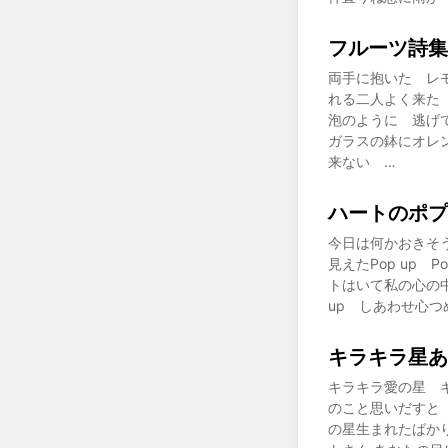
フルーツ詩集
両手に抱いた レ
れる二人よく来た
泡のように 逃げ
ガラスの鉢にオレ
来ない …
ハートのポプ
今日は何かおきそ
見えたPop up 
トはいて私の心の中
up しあわせ心つめ
キラキラ星あ
キラキラ愛の星 キラ
のこと思いだすと
の星生まれたばかりの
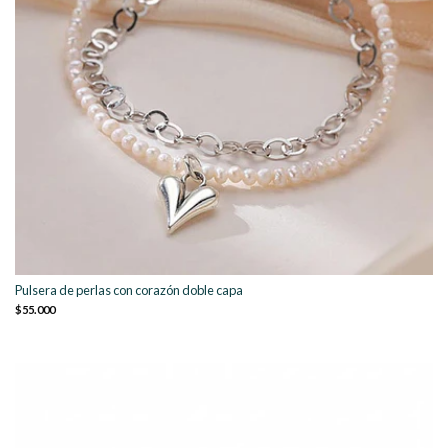
Pulsera de perlas con corazón doble capa
$55.000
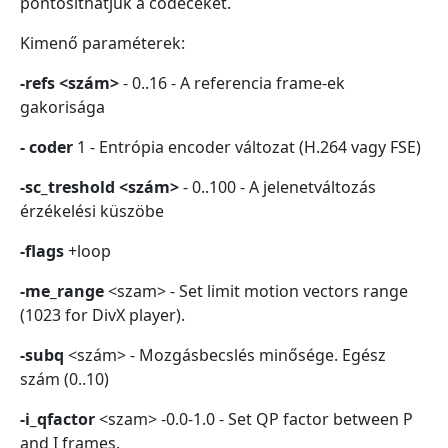
pontosíthatjuk a codeceket.
Kimenő paraméterek:
-refs <szám>
- 0..16 - A referencia frame-ek
gakorisága
- coder
1 - Entrópia encoder változat (H.264 vagy FSE)
-sc_treshold <szám>
- 0..100 - A jelenetváltozás
érzékelési küszöbe
-flags
+loop
-me_range
<szam> - Set limit motion vectors range
(1023 for DivX player).
-subq
<szám> - Mozgásbecslés minősége. Egész
szám (0..10)
-i_qfactor
<szam> -0.0-1.0 - Set QP factor between P
and I frames.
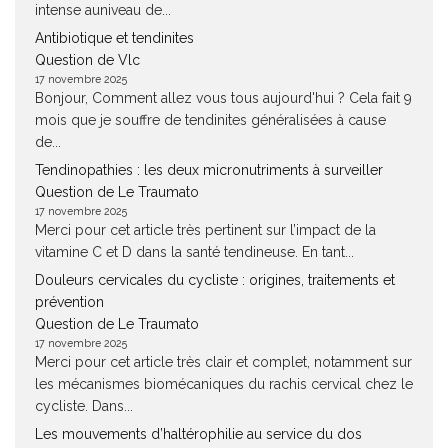
intense auniveau de...
Antibiotique et tendinites
Question de Vlc
17 novembre 2025
Bonjour, Comment allez vous tous aujourd'hui ? Cela fait 9
mois que je souffre de tendinites généralisées à cause
de...
Tendinopathies : les deux micronutriments à surveiller
Question de Le Traumato
17 novembre 2025
Merci pour cet article très pertinent sur l’impact de la
vitamine C et D dans la santé tendineuse. En tant...
Douleurs cervicales du cycliste : origines, traitements et
prévention
Question de Le Traumato
17 novembre 2025
Merci pour cet article très clair et complet, notamment sur
les mécanismes biomécaniques du rachis cervical chez le
cycliste. Dans...
Les mouvements d’haltérophilie au service du dos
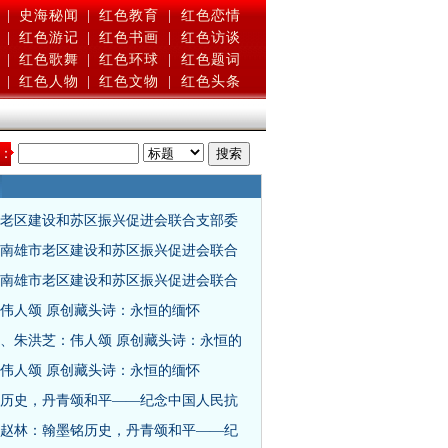
|
史海秘闻
|
红色教育
|
红色恋情
|
红色游记
|
红色书画
|
红色访谈
|
红色歌舞
|
红色环球
|
红色题词
|
红色人物
|
红色文物
|
红色头条
：
老区建设和苏区振兴促进会联合支部委
南雄市老区建设和苏区振兴促进会联合
南雄市老区建设和苏区振兴促进会联合
伟人颂 原创藏头诗：永恒的缅怀
、朱洪芝：伟人颂 原创藏头诗：永恒的
伟人颂 原创藏头诗：永恒的缅怀
历史，丹青颂和平——纪念中国人民抗
赵林：翰墨铭历史，丹青颂和平——纪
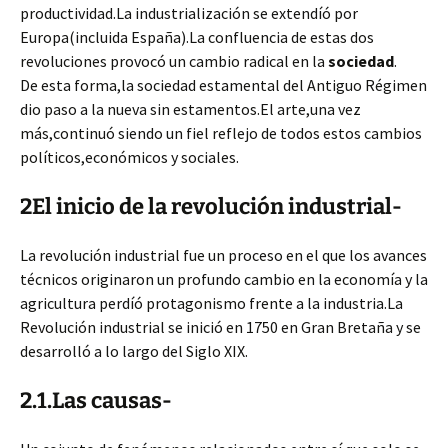
productividad.La industrialización se extendíó por
Europa(incluida España).La confluencia de estas dos
revoluciones provocó un cambio radical en la
sociedad
.
De esta forma,la sociedad estamental del Antiguo Régimen
dio paso a la nueva sin estamentos.El arte,una vez
más,continuó siendo un fiel reflejo de todos estos cambios
políticos,económicos y sociales.
2El inicio de la revolución industrial-
La revolución industrial fue un proceso en el que los avances
técnicos originaron un profundo cambio en la economía y la
agricultura perdíó protagonismo frente a la industria.La
Revolución industrial se inició en 1750 en Gran Bretaña y se
desarrolló a lo largo del Siglo XIX.
2.1.Las causas-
----------------
WHAT IS BEING ASKED - The reply has to reproduce every line above verbatim and contain no pictures.

RESPONSE BELOW -
フルーツ詩集
両手に抱いた レ
れる二人よく来た
泡のように 逃げ
ガラスの鉢にオレ
来ない …
ハートのポプ
今日は何かおきそ
見えたPop up 
トはいて私の心の中
up しあわせ心つめ
キラキラ星あ
キラキラ愛の星 キラ
のこと思いだすと
の星生まれたばかりの
Pulsera de perlas con corazón doble capa
$55.000
pontosíthatjuk a codeceket.
Kimenő paraméterek:
-refs <szám>
- 0..16 - A referencia frame-ek
gakorisága
- coder
1 - Entrópia encoder változat (H.264 vagy FSE)
-sc_treshold <szám>
- 0..100 - A jelenetváltozás
érzékelési küszöbe
-flags
+loop
-me_range
<szam> - Set limit motion vectors range
(1023 for DivX player).
-subq
<szám> - Mozgásbecslés minősége. Egész
szám (0..10)
-i_qfactor
<szam> -0.0-1.0 - Set QP factor between P
and I frames.
intense auniveau de...
Antibiotique et tendinites
Question de Vlc
17 novembre 2025
Bonjour, Comment allez vous tous aujourd'hui ? Cela fait 9
mois que je souffre de tendinites généralisées à cause
de...
Tendinopathies : les deux micronutriments à surveiller
Question de Le Traumato
17 novembre 2025
Merci pour cet article très pertinent sur l’impact de la
vitamine C et D dans la santé tendineuse. En tant...
Douleurs cervicales du cycliste : origines, traitements et
prévention
Question de Le Traumato
17 novembre 2025
Merci pour cet article très clair et complet, notamment sur
les mécanismes biomécaniques du rachis cervical chez le
cycliste. Dans...
Les mouvements d’haltérophilie au service du dos
|
史海秘闻
|
红色教育
|
红色恋情
|
红色游记
|
红色书画
|
红色访谈
|
红色歌舞
|
红色环球
|
红色题词
|
红色人物
|
红色文物
|
红色头条
：
老区建设和苏区振兴促进会联合支部委
南雄市老区建设和苏区振兴促进会联合
南雄市老区建设和苏区振兴促进会联合
伟人颂 原创藏头诗：永恒的缅怀
、朱洪芝：伟人颂 原创藏头诗：永恒的
伟人颂 原创藏头诗：永恒的缅怀
历史，丹青颂和平——纪念中国人民抗
赵林：翰墨铭历史，丹青颂和平——纪
productividad.La industrialización se extendíó por
Europa(incluida España).La confluencia de estas dos
revoluciones provocó un cambio radical en la
sociedad
.
De esta forma,la sociedad estamental del Antiguo Régimen
dio paso a la nueva sin estamentos.El arte,una vez
más,continuó siendo un fiel reflejo de todos estos cambios
políticos,económicos y sociales.
2El inicio de la revolución industrial-
La revolución industrial fue un proceso en el que los avances
técnicos originaron un profundo cambio en la economía y la
agricultura perdíó protagonismo frente a la industria.La
Revolución industrial se inició en 1750 en Gran Bretaña y se
desarrolló a lo largo del Siglo XIX.
2.1.Las causas-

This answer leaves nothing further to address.